▶ [What you need to do]: Nothing but the records themselves, exactly as written and free of pictures, should appear in your response.
##### Entries provided #####
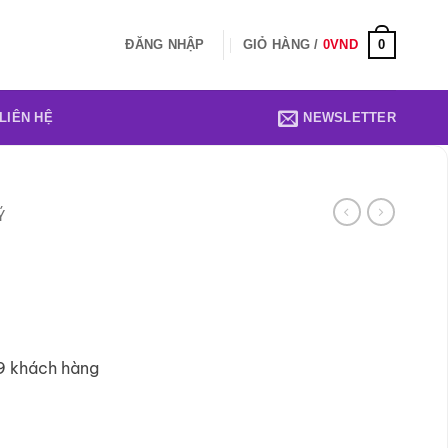
0
ĐĂNG NHẬP
GIỎ HÀNG /
0
VND
LIÊN HỆ
NEWSLETTER
Ý
9 khách hàng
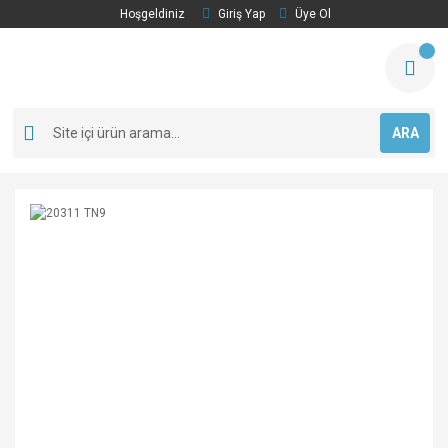
Hoşgeldiniz
Giriş Yap
Üye Ol
ARA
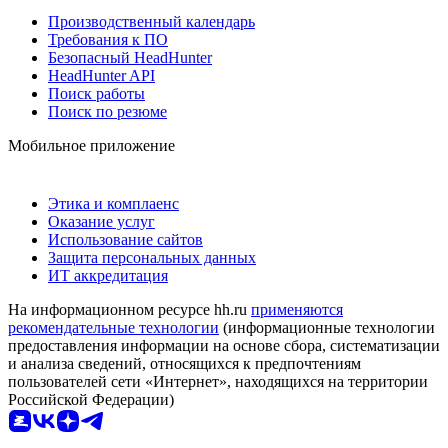
Производственный календарь
Требования к ПО
Безопасный HeadHunter
HeadHunter API
Поиск работы
Поиск по резюме
Мобильное приложение
Этика и комплаенс
Оказание услуг
Использование сайтов
Защита персональных данных
ИТ аккредитация
На информационном ресурсе hh.ru
применяются
рекомендательные технологии
(информационные технологии
предоставления информации на основе сбора, систематизации
и анализа сведений, относящихся к предпочтениям
пользователей сети «Интернет», находящихся на территории
Российской Федерации)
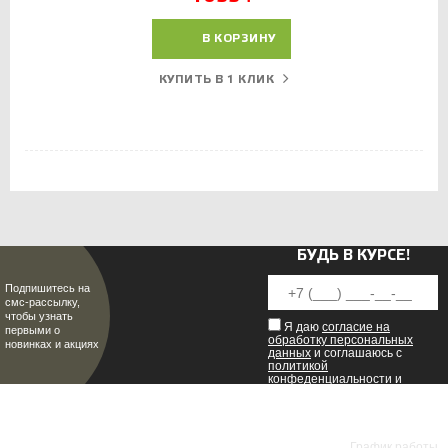
В КОРЗИНУ
КУПИТЬ В 1 КЛИК
БУДЬ В КУРСЕ!
Подпишитесь на
смс-рассылку,
чтобы узнать
Я даю
согласие на
первыми о
обработку персональных
новинках и акциях
данных
и соглашаюсь с
политикой
конфеденциальности
и
пользовательским
соглашением
.
8 (8342) 47-90-86
МИР НАСТОЯЩИХ МУЖЧИН
График работы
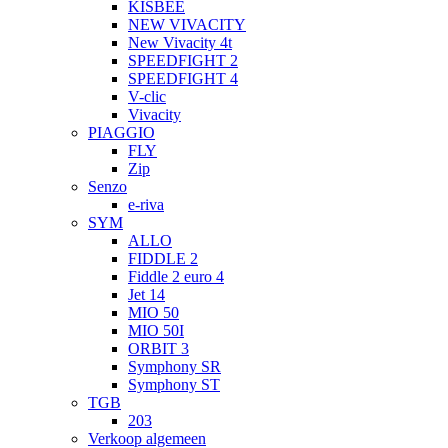
KISBEE
NEW VIVACITY
New Vivacity 4t
SPEEDFIGHT 2
SPEEDFIGHT 4
V-clic
Vivacity
PIAGGIO
FLY
Zip
Senzo
e-riva
SYM
ALLO
FIDDLE 2
Fiddle 2 euro 4
Jet 14
MIO 50
MIO 50I
ORBIT 3
Symphony SR
Symphony ST
TGB
203
Verkoop algemeen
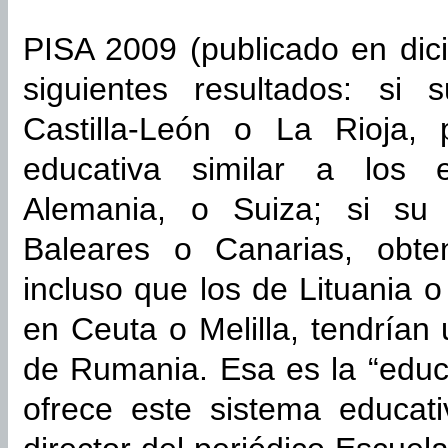
PISA 2009 (publicado en dic
siguientes resultados: si
Castilla-León o La Rioja, 
educativa similar a los 
Alemania, o Suiza; si su 
Baleares o Canarias, obte
incluso que los de Lituania 
en Ceuta o Melilla, tendrían 
de Rumania. Esa es la “educ
ofrece este sistema educati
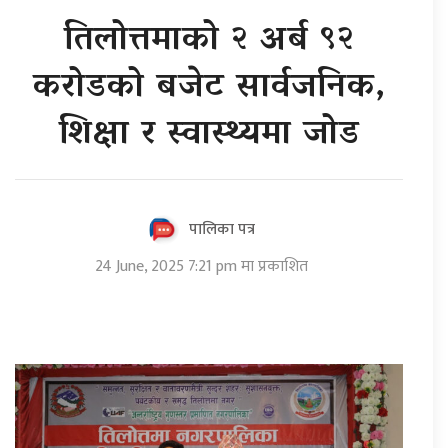
तिलोत्तमाको २ अर्ब ९२
करोडको बजेट सार्वजनिक,
शिक्षा र स्वास्थ्यमा जोड
पालिका पत्र
24 June, 2025 7:21 pm मा प्रकाशित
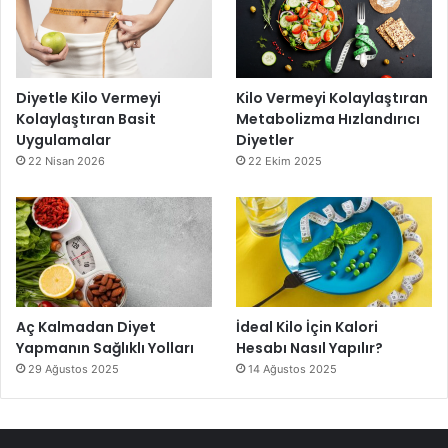
Diyetle Kilo Vermeyi
Kilo Vermeyi Kolaylaştıran
Kolaylaştıran Basit
Metabolizma Hızlandırıcı
Uygulamalar
Diyetler
22 Nisan 2026
22 Ekim 2025
Aç Kalmadan Diyet
İdeal Kilo İçin Kalori
Yapmanın Sağlıklı Yolları
Hesabı Nasıl Yapılır?
29 Ağustos 2025
14 Ağustos 2025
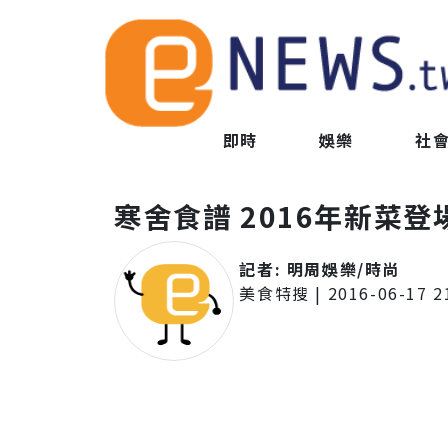
即時
娛樂
社
寒舍食譜 2016年新菜
記者:
明周娛樂/時尚
美食特搜
|
2016-06-17 2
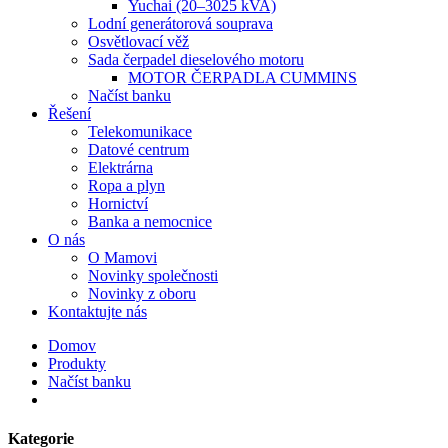
Yuchai (20–3025 kVA)
Lodní generátorová souprava
Osvětlovací věž
Sada čerpadel dieselového motoru
MOTOR ČERPADLA CUMMINS
Načíst banku
Řešení
Telekomunikace
Datové centrum
Elektrárna
Ropa a plyn
Hornictví
Banka a nemocnice
O nás
O Mamovi
Novinky společnosti
Novinky z oboru
Kontaktujte nás
Domov
Produkty
Načíst banku
Kategorie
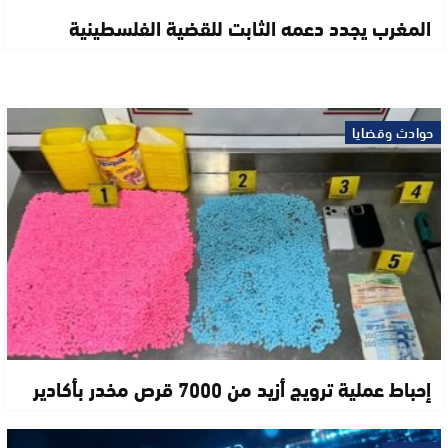
المغرب يجدد دعمه الثابت للقضية الفلسطينية
حوادث وقضايا
إحباط عملية ترويج أزيد من 7000 قرص مخدر بأكادير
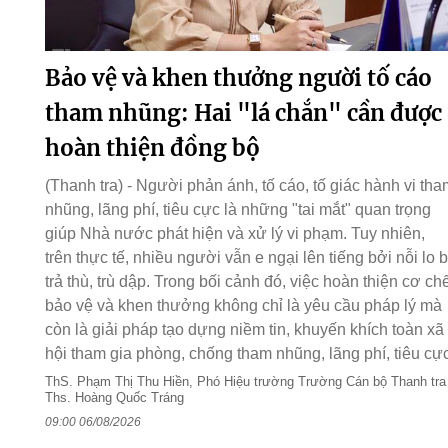
Bảo vệ và khen thưởng người tố cáo
tham nhũng: Hai "lá chắn" cần được
hoàn thiện đồng bộ
(Thanh tra) - Người phản ánh, tố cáo, tố giác hành vi tha
nhũng, lãng phí, tiêu cực là những "tai mắt" quan trọng
giúp Nhà nước phát hiện và xử lý vi phạm. Tuy nhiên,
trên thực tế, nhiều người vẫn e ngại lên tiếng bởi nỗi lo b
trả thù, trù dập. Trong bối cảnh đó, việc hoàn thiện cơ ch
bảo vệ và khen thưởng không chỉ là yêu cầu pháp lý mà
còn là giải pháp tạo dựng niềm tin, khuyến khích toàn xã
hội tham gia phòng, chống tham nhũng, lãng phí, tiêu cực
ThS. Phạm Thị Thu Hiền, Phó Hiệu trường Trường Cán bộ Thanh tra 
Ths. Hoàng Quốc Tráng
09:00 06/08/2026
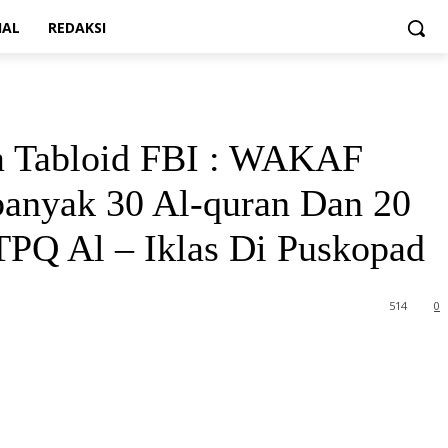
IAL
REDAKSI
ia Tabloid FBI : WAKAF
ak 30 Al-quran Dan 20
Q Al – Iklas Di Puskopad
514
0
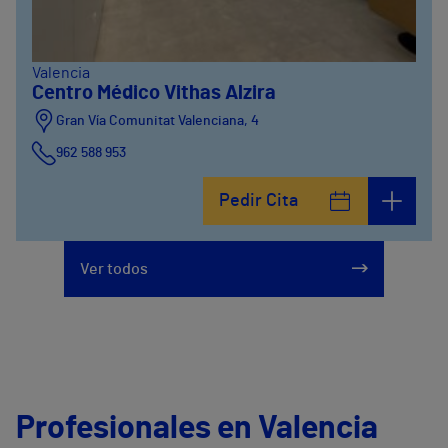
Valencia
Centro Médico Vithas Alzira
Gran Vía Comunitat Valenciana, 4
962 588 953
Pedir Cita
Ver todos
Profesionales en Valencia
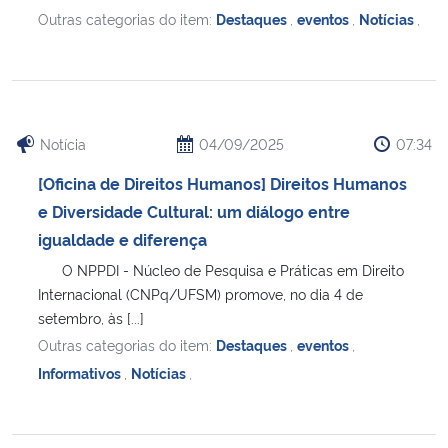
Outras categorias do item:
Destaques
,
eventos
,
Notícias
,
Notícia
04/09/2025
07:34
[Oficina de Direitos Humanos] Direitos Humanos
e Diversidade Cultural: um diálogo entre
igualdade e diferença
O NPPDI - Núcleo de Pesquisa e Práticas em Direito
Internacional (CNPq/UFSM) promove, no dia 4 de
setembro, às [...]
Outras categorias do item:
Destaques
,
eventos
,
Informativos
,
Notícias
,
#####
▶ [Answer box]:
0
ĐĂNG NHẬP
GIỎ HÀNG /
0
VND
LIÊN HỆ
NEWSLETTER
Ý
9 khách hàng
Hoşgeldiniz
Giriş Yap
Üye Ol
ARA
Производственный календарь
Требования к ПО
Безопасный HeadHunter
HeadHunter API
Поиск работы
Поиск по резюме
Мобильное приложение
Этика и комплаенс
Оказание услуг
Использование сайтов
Защита персональных данных
ИТ аккредитация
На информационном ресурсе hh.ru
применяются
рекомендательные технологии
(информационные технологии
предоставления информации на основе сбора, систематизации
и анализа сведений, относящихся к предпочтениям
пользователей сети «Интернет», находящихся на территории
Российской Федерации)
В КОРЗИНУ
КУПИТЬ В 1 КЛИК
БУДЬ В КУРСЕ!
Подпишитесь на
смс-рассылку,
чтобы узнать
Я даю
согласие на
первыми о
обработку персональных
новинках и акциях
данных
и соглашаюсь с
политикой
конфеденциальности
и
пользовательским
соглашением
.
8 (8342) 47-90-86
МИР НАСТОЯЩИХ МУЖЧИН
График работы
KISBEE
NEW VIVACITY
New Vivacity 4t
SPEEDFIGHT 2
SPEEDFIGHT 4
V-clic
Vivacity
PIAGGIO
FLY
Zip
Senzo
e-riva
SYM
ALLO
FIDDLE 2
Fiddle 2 euro 4
Jet 14
MIO 50
MIO 50I
ORBIT 3
Symphony SR
Symphony ST
TGB
203
Verkoop algemeen
PISA 2009 (publicado en dic
siguientes resultados: si
Castilla-León o La Rioja, 
educativa similar a los 
Alemania, o Suiza; si su 
Baleares o Canarias, obte
incluso que los de Lituania 
en Ceuta o Melilla, tendrían 
de Rumania. Esa es la “educ
ofrece este sistema educati
तिलोत्तमाको २ अर्ब ९२
करोडको बजेट सार्वजनिक,
शिक्षा र स्वास्थ्यमा जोड
पालिका पत्र
24 June, 2025 7:21 pm मा प्रकाशित
Diyetle Kilo Vermeyi
Kilo Vermeyi Kolaylaştıran
Kolaylaştıran Basit
Metabolizma Hızlandırıcı
Uygulamalar
Diyetler
22 Nisan 2026
22 Ekim 2025
Aç Kalmadan Diyet
İdeal Kilo İçin Kalori
Yapmanın Sağlıklı Yolları
Hesabı Nasıl Yapılır?
29 Ağustos 2025
14 Ağustos 2025
即時
娛樂
社
寒舍食譜 2016年新菜
記者:
明周娛樂/時尚
美食特搜
|
2016-06-17 2
Yuchai (20–3025 kVA)
Lodní generátorová souprava
Osvětlovací věž
Sada čerpadel dieselového motoru
MOTOR ČERPADLA CUMMINS
Načíst banku
Řešení
Telekomunikace
Datové centrum
Elektrárna
Ropa a plyn
Hornictví
Banka a nemocnice
O nás
O Mamovi
Novinky společnosti
Novinky z oboru
Kontaktujte nás
Domov
Produkty
Načíst banku
Kategorie
المغرب يجدد دعمه الثابت للقضية الفلسطينية
حوادث وقضايا
إحباط عملية ترويج أزيد من 7000 قرص مخدر بأكادير
Bảo vệ và khen thưởng người tố cáo
tham nhũng: Hai "lá chắn" cần được
hoàn thiện đồng bộ
(Thanh tra) - Người phản ánh, tố cáo, tố giác hành vi tha
nhũng, lãng phí, tiêu cực là những "tai mắt" quan trọng
giúp Nhà nước phát hiện và xử lý vi phạm. Tuy nhiên,
trên thực tế, nhiều người vẫn e ngại lên tiếng bởi nỗi lo b
trả thù, trù dập. Trong bối cảnh đó, việc hoàn thiện cơ ch
bảo vệ và khen thưởng không chỉ là yêu cầu pháp lý mà
còn là giải pháp tạo dựng niềm tin, khuyến khích toàn xã
hội tham gia phòng, chống tham nhũng, lãng phí, tiêu cực
ThS. Phạm Thị Thu Hiền, Phó Hiệu trường Trường Cán bộ Thanh tra 
Ths. Hoàng Quốc Tráng
09:00 06/08/2026
IAL
REDAKSI
ia Tabloid FBI : WAKAF
ak 30 Al-quran Dan 20
Q Al – Iklas Di Puskopad
514
0
Valencia
Centro Médico Vithas Alzira
Gran Vía Comunitat Valenciana, 4
962 588 953
Pedir Cita
Ver todos
Profesionales en Valencia
Outras categorias do item:
Destaques
,
eventos
,
Notícias
,
Notícia
04/09/2025
07:34
[Oficina de Direitos Humanos] Direitos Humanos
e Diversidade Cultural: um diálogo entre
igualdade e diferença
O NPPDI - Núcleo de Pesquisa e Práticas em Direito
Internacional (CNPq/UFSM) promove, no dia 4 de
setembro, às [...]
Outras categorias do item:
Destaques
,
eventos
,
Informativos
,
Notícias
,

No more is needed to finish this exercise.